[Page-level text extractions]
□ □ □ □ □ □ □

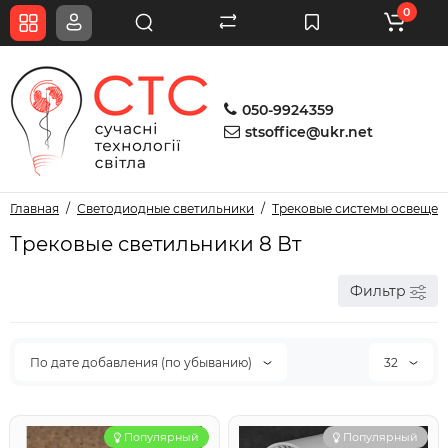
0
050-9924359
stsoffice@ukr.net
Главная
Светодиодные светильники
Трековые системы освещен
Трековые светильники 8 Вт
Фильтр
По дате добавления (по убыванию)
32
Популярный
Популярный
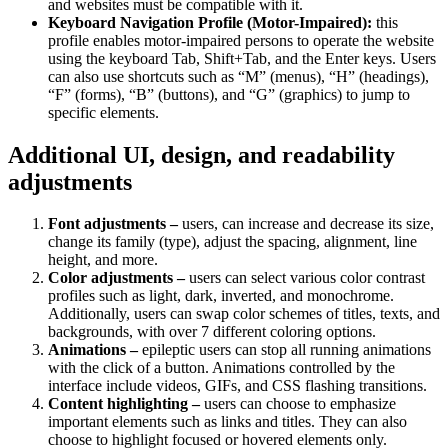
and websites must be compatible with it.
Keyboard Navigation Profile (Motor-Impaired):
this
profile enables motor-impaired persons to operate the website
using the keyboard Tab, Shift+Tab, and the Enter keys. Users
can also use shortcuts such as “M” (menus), “H” (headings),
“F” (forms), “B” (buttons), and “G” (graphics) to jump to
specific elements.
Additional UI, design, and readability
adjustments
Font adjustments –
users, can increase and decrease its size,
change its family (type), adjust the spacing, alignment, line
height, and more.
Color adjustments –
users can select various color contrast
profiles such as light, dark, inverted, and monochrome.
Additionally, users can swap color schemes of titles, texts, and
backgrounds, with over 7 different coloring options.
Animations –
epileptic users can stop all running animations
with the click of a button. Animations controlled by the
interface include videos, GIFs, and CSS flashing transitions.
Content highlighting –
users can choose to emphasize
important elements such as links and titles. They can also
choose to highlight focused or hovered elements only.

□ □ □ □ □ □ □

§ **Directions for this task**: Give the lines exactly, from the first line of the entries to the line with "Font adjustments –", both ends included. Skip the pictures.

§ **Exercise result**:
0
050-9924359
stsoffice@ukr.net
Главная
Светодиодные светильники
Трековые системы освещен
Трековые светильники 8 Вт
Фильтр
По дате добавления (по убыванию)
32
Популярный
Популярный
and websites must be compatible with it.
Keyboard Navigation Profile (Motor-Impaired):
this
profile enables motor-impaired persons to operate the website
using the keyboard Tab, Shift+Tab, and the Enter keys. Users
can also use shortcuts such as “M” (menus), “H” (headings),
“F” (forms), “B” (buttons), and “G” (graphics) to jump to
specific elements.
Additional UI, design, and readability
adjustments
Font adjustments –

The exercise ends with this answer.